わたし自身は、絵を描いたり文章を書いたりするのが好きですが、それは通常の創造性の範囲内です。意識的に考えて創作しているのであって、自由連想によってアイデアを得ることはまれです。
気分障害はありませんが、繊細さと敏感さはあると思います。脳内物質のバランスがおかしいことも確かです。以前の記事に、DHEA-Sが低値の人は創造性が高いというニュースを引用しましたが、わたしは低値です。
しかし天才と呼ばれる人たちのような自信や行動力はありません。
ちなみに本書に書かれているミハイ・チクセントミハイの定義によれば、わたしは全く創造的ではありません。彼は創造性を用いて社会に認められた人だけを創造的と認めているからです。

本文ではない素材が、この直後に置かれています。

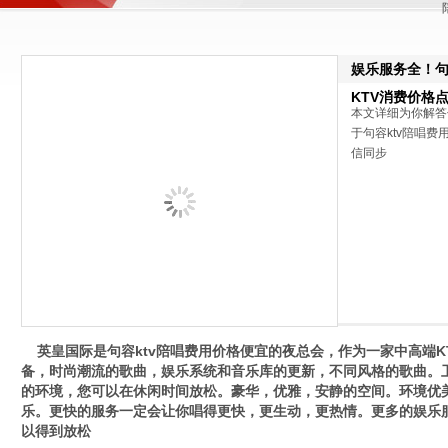
娱乐服务全！句
KTV消费价格
本文详细为你解答
于句容ktv陪唱费用
信同步
英皇国际是句容ktv陪唱费用价格便宜的夜总会，作为一家中高端KT
备，时尚潮流的歌曲，娱乐系统和音乐库的更新，不同风格的歌曲。
的环境，您可以在休闲时间放松。豪华，优雅，安静的空间。环境优
乐。更快的服务一定会让你唱得更快，更生动，更热情。更多的娱乐
以得到放松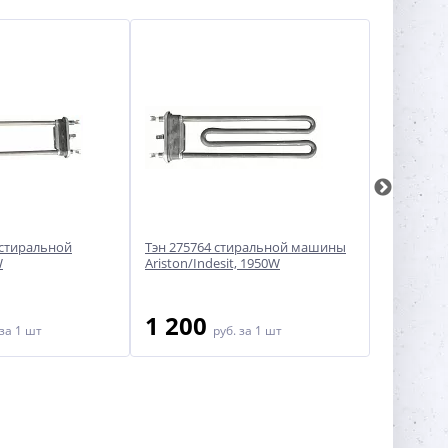
 стиральной
Тэн 275764 стиральной машины
Тэн для 
W
Ariston/Indesit, 1950W
Candy - 4
1 200
1 40
за 1 шт
руб.
за 1 шт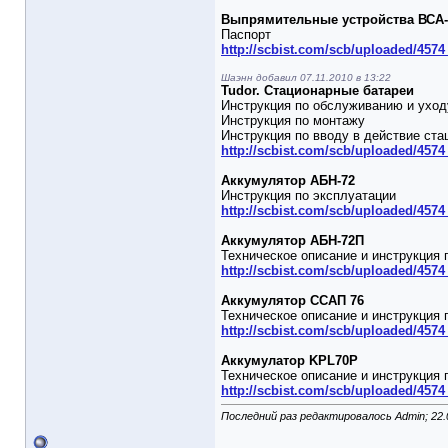
Выпрямительные устройства ВСА-
Паспорт
http://scbist.com/scb/uploaded/457
Шаэнн добавил 07.11.2010 в 13:22
Tudor. Стационарные батареи
Инструкция по обслуживанию и уход
Инструкция по монтажу
Инструкция по вводу в действие ст
http://scbist.com/scb/uploaded/4574
Аккумулятор АБН-72
Инструкция по эксплуатации
http://scbist.com/scb/uploaded/4574
Аккумулятор АБН-72П
Техническое описание и инструкция 
http://scbist.com/scb/uploaded/457
Аккумулятор ССАП 76
Техническое описание и инструкция 
http://scbist.com/scb/uploaded/457
Аккумулатор KPL70P
Техническое описание и инструкция 
http://scbist.com/scb/uploaded/4574
Последний раз редактировалось Admin; 22.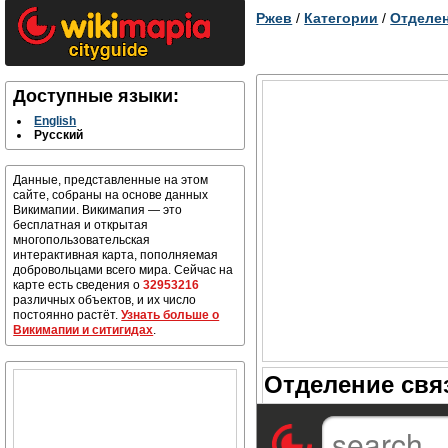
Ржев
/
Категории
/
Отделен
Доступные языки:
English
Русский
Данные, представленные на этом
сайте, собраны на основе данных
Викимапии. Викимапия — это
бесплатная и открытая
многопользовательская
интерактивная карта, пополняемая
добровольцами всего мира. Сейчас на
карте есть сведения о
32953216
различных объектов, и их число
постоянно растёт.
Узнать больше о
Викимапии и ситигидах
.
Отделение свя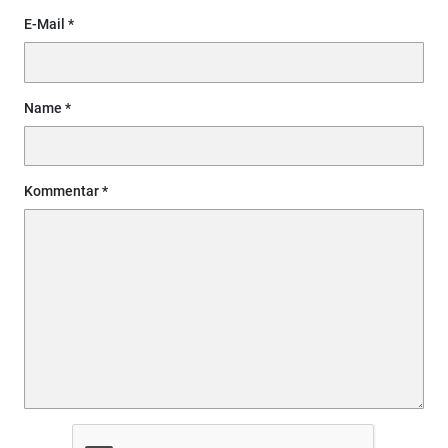
E-Mail
Name
Kommentar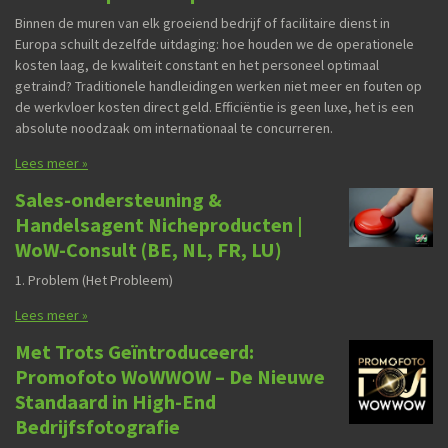
Binnen de muren van elk groeiend bedrijf of facilitaire dienst in
Europa schuilt dezelfde uitdaging: hoe houden we de operationele
kosten laag, de kwaliteit constant en het personeel optimaal
getraind? Traditionele handleidingen werken niet meer en fouten op
de werkvloer kosten direct geld. Efficiëntie is geen luxe, het is een
absolute noodzaak om internationaal te concurreren.
Lees meer »
Sales-ondersteuning &
Handelsagent Nicheproducten |
WoW-Consult (BE, NL, FR, LU)
1. Problem (Het Probleem)
Lees meer »
Met Trots Geïntroduceerd:
Promofoto WoWWOW – De Nieuwe
Standaard in High-End
Bedrijfsfotografie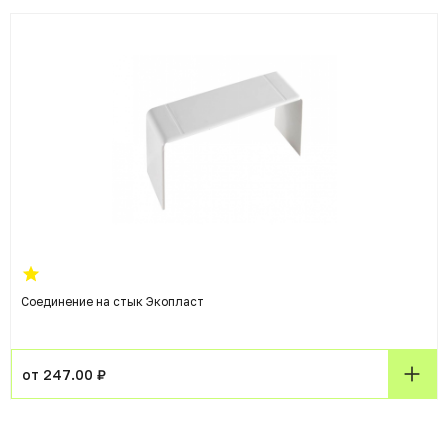
Соединение на стык Экопласт
от 247.00 ₽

そのような定義にのっとって、著者は、創造性ある人が生まれるには、環境も非常に大事であると書いています。女性の天才が少ない理由は、環境に恵まれなかったからにほかなりません。
この本で得た収穫は、今まで創造性について一元論的に考えていたのが、もしかすると、種類のあるものなのかもしれない、という点です。意識的に働かせようとする創造性と無意識の創造性とは違うのです。どこからが意識でどこからが無意識なのか、という複雑な疑問もありますが、どうやら創造性は一枚岩ではありません。
わたしの願いとしては、もっと創造性豊かな脳を手に入れたいのです。何も思い浮かばないときはうんざりさせられます。特に自分の平凡さを痛感させられるのはアイデアの総量が足りないときです。
できることといえば、「通常の創造性」を伸ばすことです。
さまざまなメディアで言い尽くされている感はありますが、新しい分野に挑戦するとか、テレビを消すとか、黙想するとか、芸術を習うとか、そういったことを通して、地道に能力を伸ばすしかありません。
けっきょくはそうした普通の結論に落ち着くのですが、創造性についてより知りたい人にとって天才の脳科学―創造性はいかに創られるか が必読の一冊であることは間違いありません。